Since headline writers chastised General Motors for not holding a gun to the head of the Canadian Auto Workers during their first concession negotiations in April, it has appeared as though the trade union movement was on the run. Employees at National Steel Car certainly remember what happened at TrentonWorks and are suspicious of the company’s motives in building a new plant in Alabama despite the drop in demand for their products. The company refuses to bargain closure language but demands further roll-backs. In London, Kellogg’s is also demanding concessions, though the company has not been faced with the same economic pressures as most other manufacturers have.
If employers are going to use the recession as a pretense to radically restructure collective agreements, they are going to have to expect some resistance. We have just seen two examples of unions and management facing their responsibilities and swallowing bitter pills: GM-Chrysler and Air Canada. It does not follow that unions will roll over and play dead for every demand that is made of them. Locals’ web sites are full of stories of companies coming to the table with multiple pages of concessions affecting almost every provision of the contract.
Private-sector militancy has seemed to be muted over the past year or so: many early renewals and few strikes. But the wind may be changing.

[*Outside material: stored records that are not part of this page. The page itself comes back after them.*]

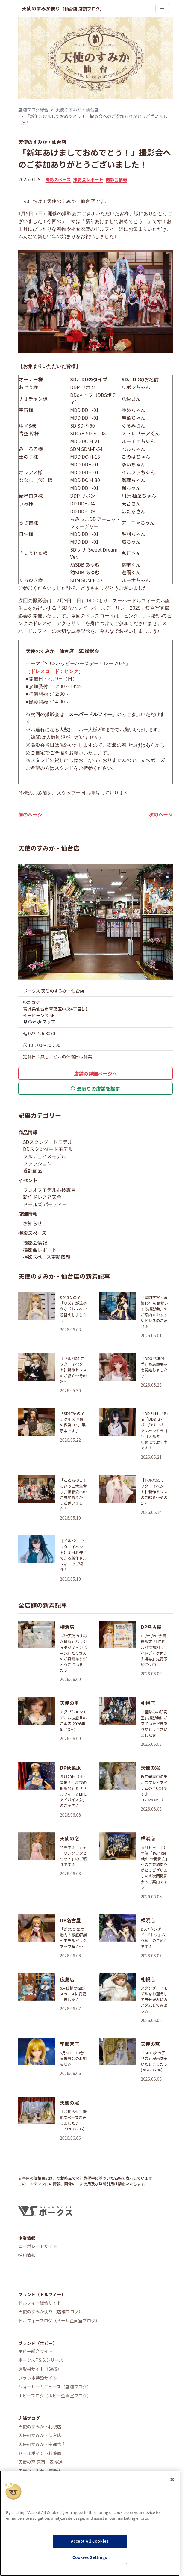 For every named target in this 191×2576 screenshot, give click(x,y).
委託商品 (32, 1170)
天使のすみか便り (63, 8)
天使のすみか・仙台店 (77, 109)
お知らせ (32, 1223)
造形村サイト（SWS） (40, 2369)
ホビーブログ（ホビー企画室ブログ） (54, 2395)
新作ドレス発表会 (42, 1197)
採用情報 (27, 2255)
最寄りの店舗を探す (95, 1088)
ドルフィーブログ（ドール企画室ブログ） (59, 2320)
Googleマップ (39, 1021)
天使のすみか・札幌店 (39, 2426)
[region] (90, 2523)
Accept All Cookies (90, 2541)
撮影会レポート (88, 179)
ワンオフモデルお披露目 (49, 1189)
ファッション (37, 1163)
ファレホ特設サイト (37, 2378)
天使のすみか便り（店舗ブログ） (50, 2311)
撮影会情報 (116, 179)
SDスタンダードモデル (47, 1141)
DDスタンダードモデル (48, 1149)
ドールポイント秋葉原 (39, 2453)
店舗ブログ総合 (33, 109)
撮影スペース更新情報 (46, 1256)
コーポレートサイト (37, 2246)
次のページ (161, 814)
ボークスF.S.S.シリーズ (40, 2360)
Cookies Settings (89, 2557)
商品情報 (27, 1132)
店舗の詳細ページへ (95, 1073)
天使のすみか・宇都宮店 (42, 2444)
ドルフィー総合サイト (39, 2302)
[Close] (172, 2479)
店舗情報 (27, 1213)
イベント (27, 1180)
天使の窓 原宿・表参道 (40, 2462)
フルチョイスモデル (44, 1156)
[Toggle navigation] (162, 8)
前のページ (30, 814)
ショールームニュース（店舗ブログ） (54, 2386)
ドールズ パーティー (45, 1204)
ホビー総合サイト (35, 2351)
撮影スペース (58, 179) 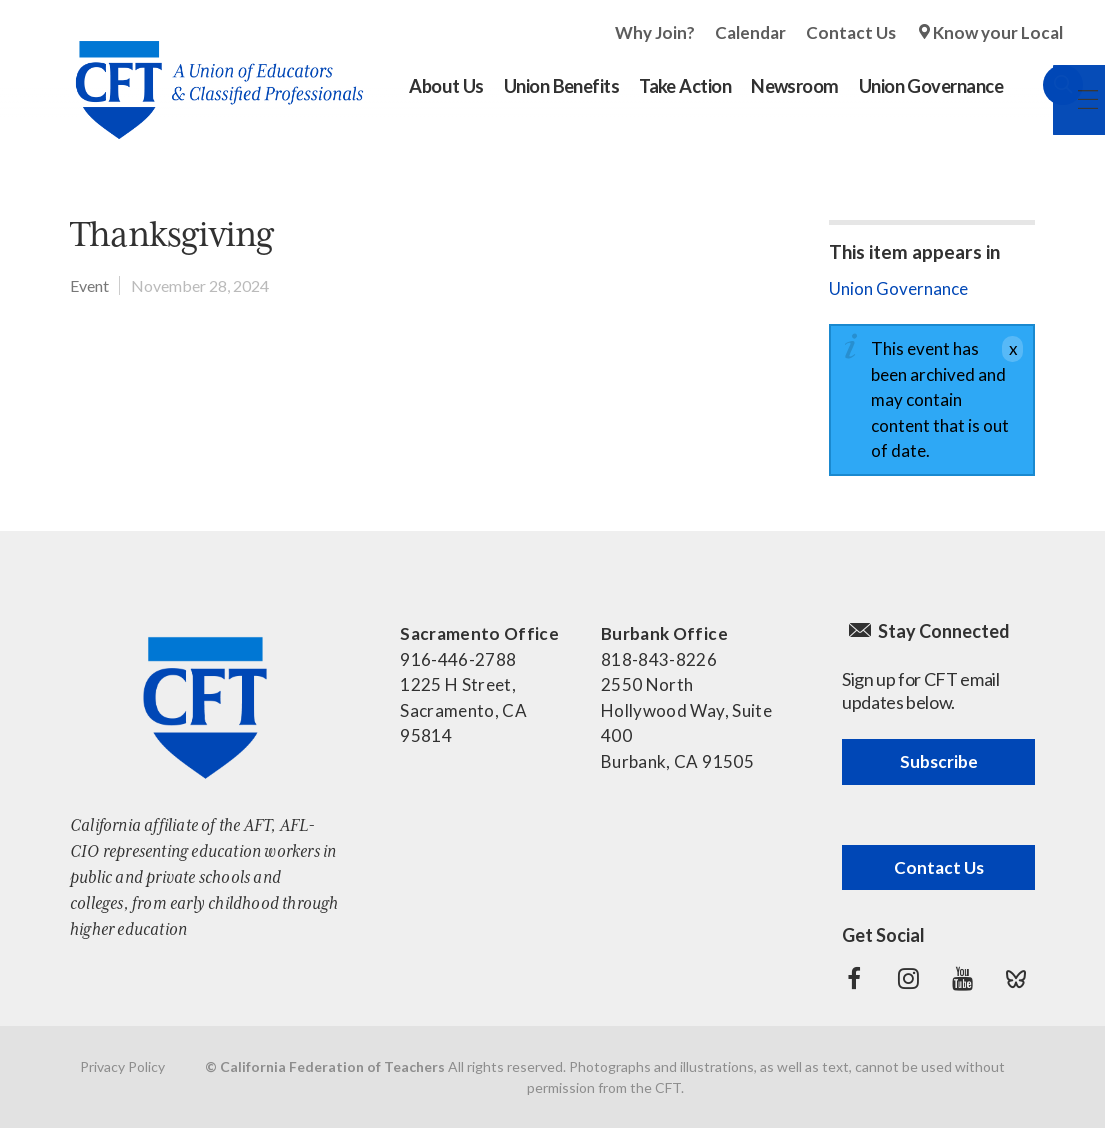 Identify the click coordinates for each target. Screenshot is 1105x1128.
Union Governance (898, 288)
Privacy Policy (122, 1066)
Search (1043, 85)
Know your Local (998, 32)
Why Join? (655, 32)
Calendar (750, 32)
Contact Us (851, 32) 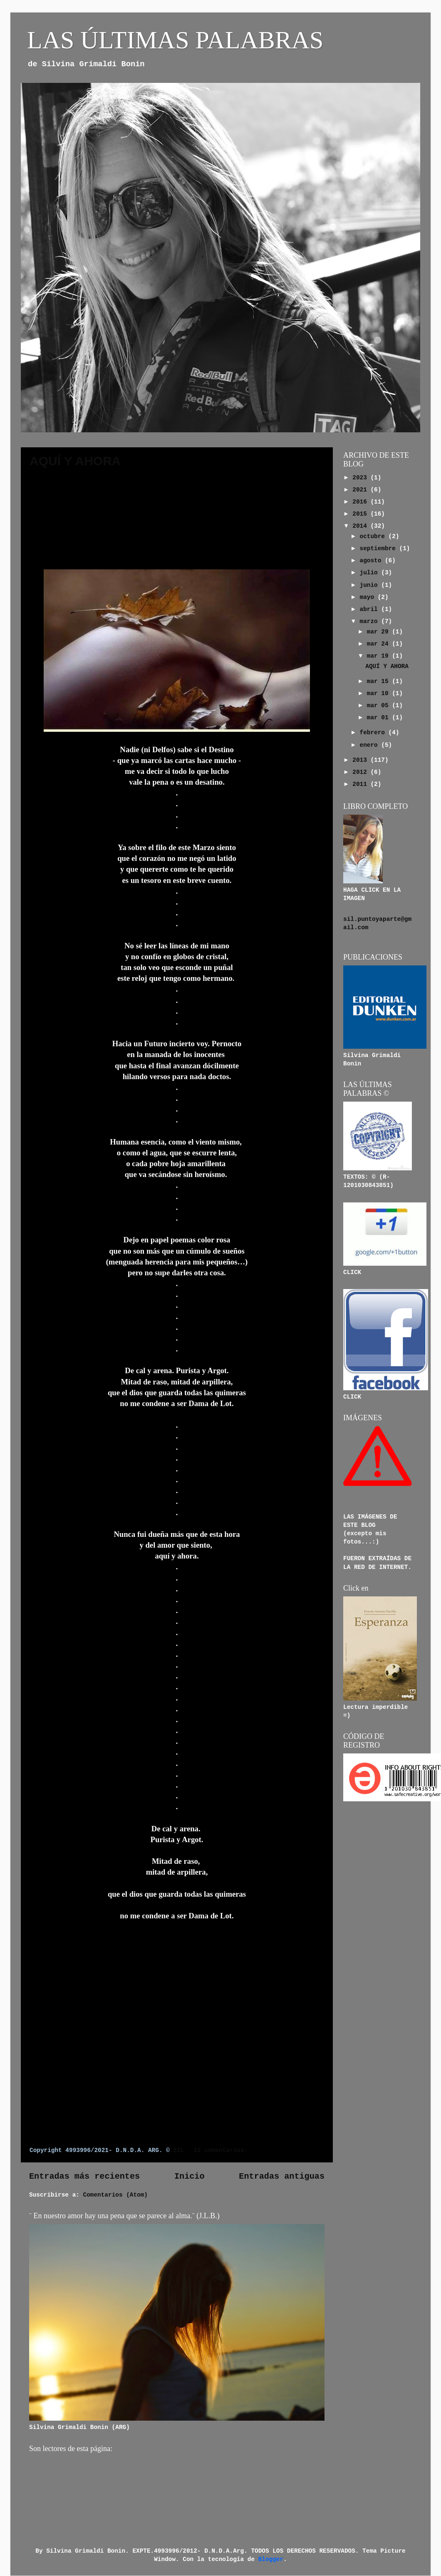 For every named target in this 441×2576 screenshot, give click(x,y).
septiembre (379, 548)
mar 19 (379, 656)
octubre (374, 536)
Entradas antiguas (282, 2176)
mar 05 (379, 705)
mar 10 (379, 693)
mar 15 (379, 681)
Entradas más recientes (84, 2176)
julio (371, 572)
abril (371, 609)
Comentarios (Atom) (115, 2195)
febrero (374, 732)
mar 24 (379, 644)
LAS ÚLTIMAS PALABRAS (175, 40)
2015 (361, 514)
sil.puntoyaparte (372, 919)
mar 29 (379, 631)
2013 (361, 760)
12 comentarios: (222, 2150)
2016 (361, 502)
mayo (369, 597)
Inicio (189, 2176)
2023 (361, 477)
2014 (361, 526)
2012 (361, 772)
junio (371, 585)
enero (371, 745)
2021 (361, 489)
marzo (371, 621)
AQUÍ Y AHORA (75, 461)
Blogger (270, 2559)
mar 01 (379, 717)
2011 (361, 784)
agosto (372, 560)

And, on the other hand, the Canadian Union of Public Employees may have created a monster. With so many employees either out of a job or fearing they will be, the refusal of public sector unions to accept concessions is prompting the familiar “They should be happy they have jobs!” response. And the political capital flowing into the camp of those who would gut union contracts is growing.
To expect to be able to protect all existing gains and even bargain improvements in this climate may not be realistic. The City of Toronto’s ability to pay may not have been damaged as much as GM’s or Air Canada’s (my taxes just went up four per cent), but the optics of the union “fat cats” sitting on their perks are poor.
Labour relations may be approaching a crisis engendered by alternatively relying too much on the recession or disregarding it altogether in negotiations.